Dataset entries
──────

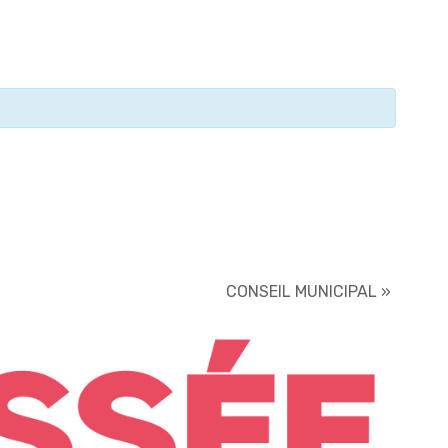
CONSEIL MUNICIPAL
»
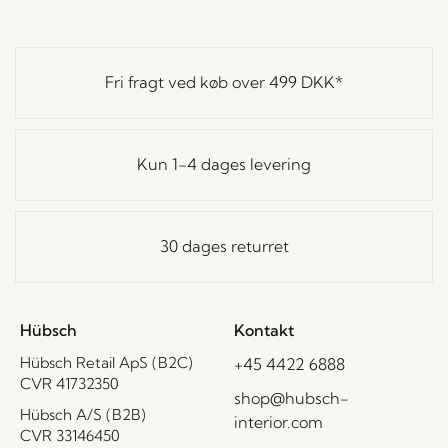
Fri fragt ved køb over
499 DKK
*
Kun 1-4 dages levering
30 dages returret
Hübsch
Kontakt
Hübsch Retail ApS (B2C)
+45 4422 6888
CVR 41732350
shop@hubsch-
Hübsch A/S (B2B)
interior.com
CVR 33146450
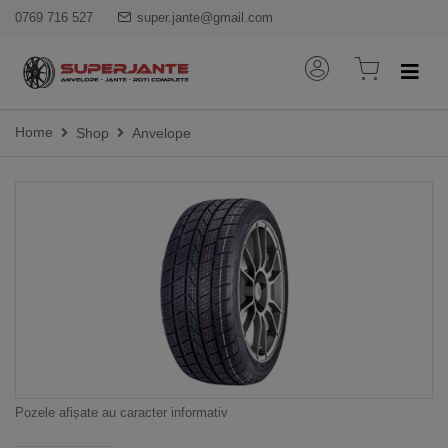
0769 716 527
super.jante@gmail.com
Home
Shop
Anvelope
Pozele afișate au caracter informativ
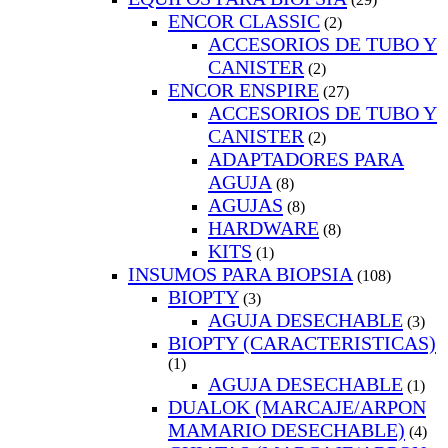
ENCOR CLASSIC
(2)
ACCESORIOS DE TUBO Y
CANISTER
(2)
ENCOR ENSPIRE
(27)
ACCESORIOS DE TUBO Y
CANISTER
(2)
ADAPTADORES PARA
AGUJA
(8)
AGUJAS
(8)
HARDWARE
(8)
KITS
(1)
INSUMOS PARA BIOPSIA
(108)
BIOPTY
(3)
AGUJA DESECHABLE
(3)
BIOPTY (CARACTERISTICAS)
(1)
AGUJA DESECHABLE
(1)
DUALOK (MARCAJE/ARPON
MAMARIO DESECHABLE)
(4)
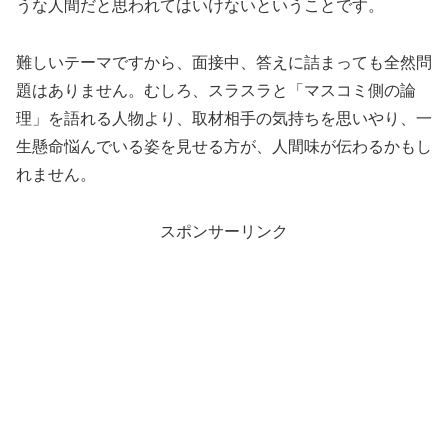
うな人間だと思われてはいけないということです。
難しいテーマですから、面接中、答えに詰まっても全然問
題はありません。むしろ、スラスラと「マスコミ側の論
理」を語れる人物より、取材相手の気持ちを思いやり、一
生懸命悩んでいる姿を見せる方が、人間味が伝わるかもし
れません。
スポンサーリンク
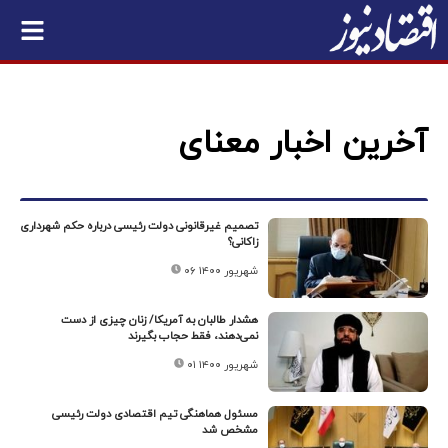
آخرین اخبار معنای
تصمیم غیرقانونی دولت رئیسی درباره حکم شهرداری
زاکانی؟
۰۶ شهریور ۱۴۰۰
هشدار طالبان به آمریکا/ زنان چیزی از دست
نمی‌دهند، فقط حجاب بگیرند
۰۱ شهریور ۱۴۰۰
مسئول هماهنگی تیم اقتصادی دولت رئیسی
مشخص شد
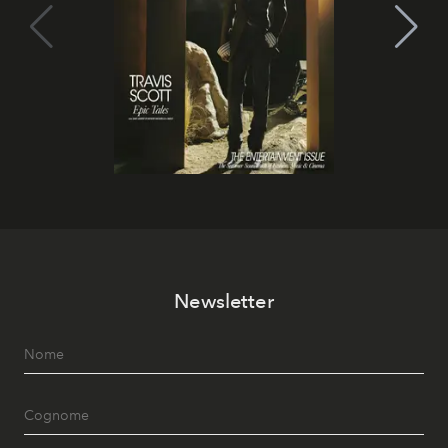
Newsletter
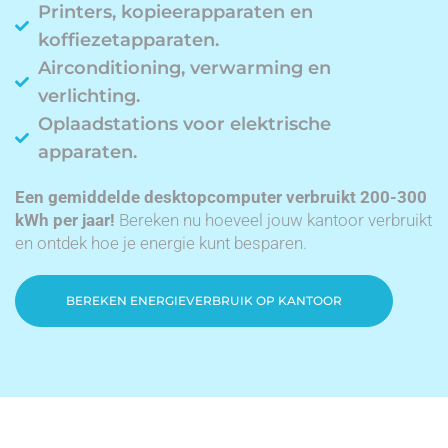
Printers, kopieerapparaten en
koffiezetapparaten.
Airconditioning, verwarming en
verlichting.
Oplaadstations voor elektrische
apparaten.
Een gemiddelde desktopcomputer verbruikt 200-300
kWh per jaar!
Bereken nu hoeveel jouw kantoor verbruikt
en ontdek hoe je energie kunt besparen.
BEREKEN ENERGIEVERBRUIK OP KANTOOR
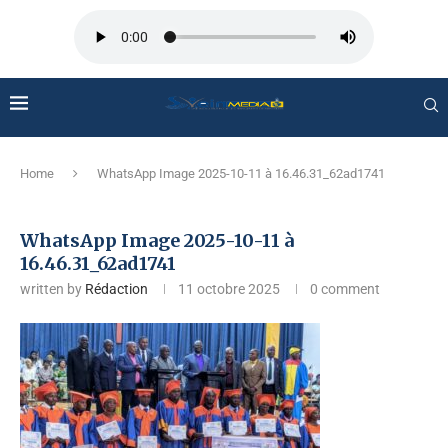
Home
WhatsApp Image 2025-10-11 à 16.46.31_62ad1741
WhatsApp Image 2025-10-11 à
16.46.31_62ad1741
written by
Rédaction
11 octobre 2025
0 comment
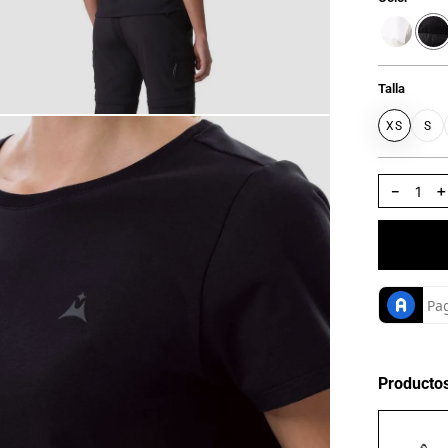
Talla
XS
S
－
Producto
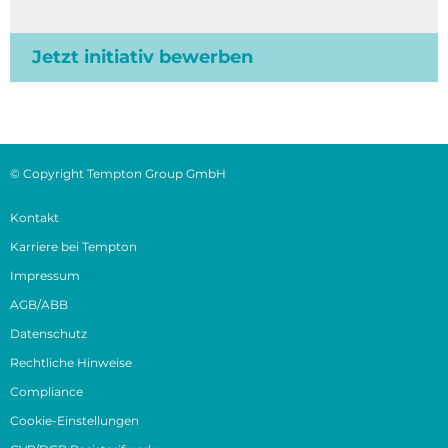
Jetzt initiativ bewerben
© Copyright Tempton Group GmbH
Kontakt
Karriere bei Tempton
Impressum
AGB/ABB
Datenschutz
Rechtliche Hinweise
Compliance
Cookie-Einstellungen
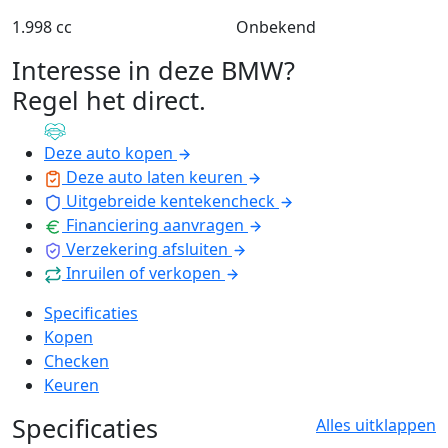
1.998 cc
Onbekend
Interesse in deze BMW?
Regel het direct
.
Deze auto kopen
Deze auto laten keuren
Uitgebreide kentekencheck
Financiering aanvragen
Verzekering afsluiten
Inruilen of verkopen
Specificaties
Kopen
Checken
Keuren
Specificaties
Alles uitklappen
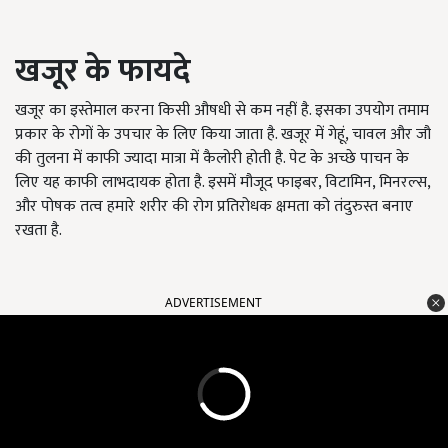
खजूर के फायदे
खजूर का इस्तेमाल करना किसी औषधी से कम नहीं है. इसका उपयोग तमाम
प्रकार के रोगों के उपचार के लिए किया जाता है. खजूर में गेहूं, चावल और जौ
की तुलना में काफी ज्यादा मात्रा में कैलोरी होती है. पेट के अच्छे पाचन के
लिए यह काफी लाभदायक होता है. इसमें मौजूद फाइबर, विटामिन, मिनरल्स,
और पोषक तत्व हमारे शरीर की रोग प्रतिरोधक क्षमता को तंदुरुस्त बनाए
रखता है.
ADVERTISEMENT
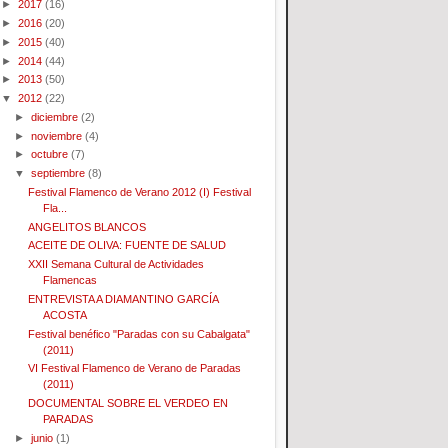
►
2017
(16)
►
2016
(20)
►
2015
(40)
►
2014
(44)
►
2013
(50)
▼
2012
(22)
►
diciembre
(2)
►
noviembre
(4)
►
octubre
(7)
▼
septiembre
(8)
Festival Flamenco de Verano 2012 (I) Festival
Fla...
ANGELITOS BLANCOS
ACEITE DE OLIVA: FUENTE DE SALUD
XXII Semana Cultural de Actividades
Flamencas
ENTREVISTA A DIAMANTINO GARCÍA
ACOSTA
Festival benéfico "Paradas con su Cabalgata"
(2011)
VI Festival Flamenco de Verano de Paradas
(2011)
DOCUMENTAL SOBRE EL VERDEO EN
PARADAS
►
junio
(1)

──────

**Work request:** Retype every entry exactly as written. Leave the pictures out.

**Response to the exercise:**
CONSEIL MUNICIPAL
»
Fri fragt ved køb over
499 DKK
*
Kun 1-4 dages levering
30 dages returret
Hübsch
Kontakt
Hübsch Retail ApS (B2C)
+45 4422 6888
CVR 41732350
shop@hubsch-
Hübsch A/S (B2B)
interior.com
CVR 33146450
0769 716 527
super.jante@gmail.com
Home
Shop
Anvelope
Pozele afișate au caracter informativ
ENCOR CLASSIC
(2)
ACCESORIOS DE TUBO Y
CANISTER
(2)
ENCOR ENSPIRE
(27)
ACCESORIOS DE TUBO Y
CANISTER
(2)
ADAPTADORES PARA
AGUJA
(8)
AGUJAS
(8)
HARDWARE
(8)
KITS
(1)
INSUMOS PARA BIOPSIA
(108)
BIOPTY
(3)
AGUJA DESECHABLE
(3)
BIOPTY (CARACTERISTICAS)
(1)
AGUJA DESECHABLE
(1)
DUALOK (MARCAJE/ARPON
MAMARIO DESECHABLE)
(4)
うな人間だと思われてはいけないということです。
難しいテーマですから、面接中、答えに詰まっても全然問
題はありません。むしろ、スラスラと「マスコミ側の論
理」を語れる人物より、取材相手の気持ちを思いやり、一
生懸命悩んでいる姿を見せる方が、人間味が伝わるかもし
れません。
スポンサーリンク
آخرین اخبار معنای
تصمیم غیرقانونی دولت رئیسی درباره حکم شهرداری
زاکانی؟
۰۶ شهریور ۱۴۰۰
هشدار طالبان به آمریکا/ زنان چیزی از دست
نمی‌دهند، فقط حجاب بگیرند
۰۱ شهریور ۱۴۰۰
مسئول هماهنگی تیم اقتصادی دولت رئیسی
مشخص شد
Newsletter
Printers, kopieerapparaten en
koffiezetapparaten.
Airconditioning, verwarming en
verlichting.
Oplaadstations voor elektrische
apparaten.
Een gemiddelde desktopcomputer verbruikt 200-300
kWh per jaar!
Bereken nu hoeveel jouw kantoor verbruikt
en ontdek hoe je energie kunt besparen.
BEREKEN ENERGIEVERBRUIK OP KANTOOR
Home
WhatsApp Image 2025-10-11 à 16.46.31_62ad1741
WhatsApp Image 2025-10-11 à
16.46.31_62ad1741
written by
Rédaction
11 octobre 2025
0 comment
Talla
XS
S
－
Producto
Jetzt initiativ bewerben
© Copyright Tempton Group GmbH
Kontakt
Karriere bei Tempton
Impressum
AGB/ABB
Datenschutz
Rechtliche Hinweise
Compliance
Cookie-Einstellungen
1.998 cc
Onbekend
Interesse in deze BMW?
Regel het direct
.
Deze auto kopen
Deze auto laten keuren
Uitgebreide kentekencheck
Financiering aanvragen
Verzekering afsluiten
Inruilen of verkopen
Specificaties
Kopen
Checken
Keuren
Specificaties
Alles uitklappen
खजूर के फायदे
खजूर का इस्तेमाल करना किसी औषधी से कम नहीं है. इसका उपयोग तमाम
प्रकार के रोगों के उपचार के लिए किया जाता है. खजूर में गेहूं, चावल और जौ
की तुलना में काफी ज्यादा मात्रा में कैलोरी होती है. पेट के अच्छे पाचन के
लिए यह काफी लाभदायक होता है. इसमें मौजूद फाइबर, विटामिन, मिनरल्स,
और पोषक तत्व हमारे शरीर की रोग प्रतिरोधक क्षमता को तंदुरुस्त बनाए
रखता है.
ADVERTISEMENT
►
2017
(16)
►
2016
(20)
►
2015
(40)
►
2014
(44)
►
2013
(50)
▼
2012
(22)
►
diciembre
(2)
►
noviembre
(4)
►
octubre
(7)
▼
septiembre
(8)
Festival Flamenco de Verano 2012 (I) Festival
Fla...
ANGELITOS BLANCOS
ACEITE DE OLIVA: FUENTE DE SALUD
XXII Semana Cultural de Actividades
Flamencas
ENTREVISTA A DIAMANTINO GARCÍA
ACOSTA
Festival benéfico "Paradas con su Cabalgata"
(2011)
VI Festival Flamenco de Verano de Paradas
(2011)
DOCUMENTAL SOBRE EL VERDEO EN
PARADAS
►
junio
(1)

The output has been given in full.